We include support for SASL using all typical mechanisms: PLAIN, SCRAM-SHA-256, SCRAM-SHA-512. This is represented as another type of BrokerConnection that our Consumers and Producers recieve as a generic parameter. All that is needed is to provide the credentials.

Example for Producer using both TLS and SASL:

use samsa::prelude::*;

let tls_config = TlsConnectionOptions {
    broker_options: vec![BrokerAddress {
        host: "127.0.0.1".to_owned(),
        port: 9092,
    }],
    key: "/path_to_key_file".into(),
    cert: "/path_to_cert_file".into(),
    cafile: Some("/path_to_ca_file".into()),
};

let sasl_config = SaslConfig::new(String::from("myuser"), String::from("pass1234"), None, None);

let options = SaslTlsConfig {
    tls_config,
    sasl_config,
};

let topic_name = "atopic";

let s = ConsumerBuilder::<SaslTlsConnection>::new(
    options,
    TopicPartitionsBuilder::new()
        .assign(topic_name.to_owned(), vec![0])
        .build(),
)
.await
.unwrap()
.build()
.into_stream();

tokio::pin!(s);

while let Some(m) = s.next().await {
    tracing::info!("{:?} messages read", m.unwrap().count());
}

Examples

We provide high level examples for those interested in trying samsa out. The setup is as follows:

  1. Use docker-compose up to start your redpanda cluster.
  2. Go to http://localhost:8080/topics to view the redpanda console.
  3. Create a topic named my-topic with 4 partitions.

Producer

This one is good to run first to fill up your topic with data.

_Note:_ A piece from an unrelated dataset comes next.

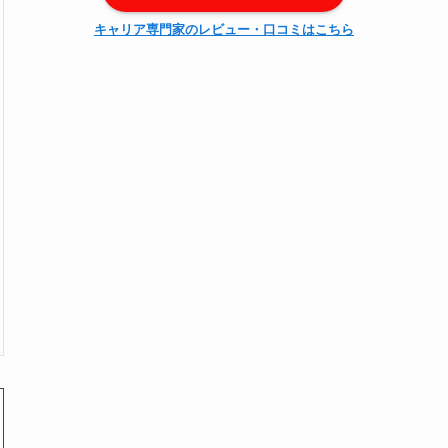
キャリア専門家のレビュー・口コミはこちら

  1. Run cargo run --example producer
  2. Visit http://localhost:8080/topics/my-topic to see data flowing in!

Consumer

Consume the messages in your topic.

  1. Run cargo run --example consumer
  2. Observe all the torrent of data in your terminal

ConsumerGroup

Coordinate a group of 4 consumers. This one is throttled to see the group rebalancing.

  1. Run cargo run --example consumer_group
  2. Visit http://localhost:8080/groups/Squad to see the lone member.
  3. In another terminal window, run cargo run --example consumer_group
  4. Visit the console to see the new member join.
  5. Repeat 2 more times to see the full group.

TLS

We have a replica of the Producer and Consumer examples that utilize the TLS support. You will need a Cluster running with TLS enabled and the correct certificates in this codebase.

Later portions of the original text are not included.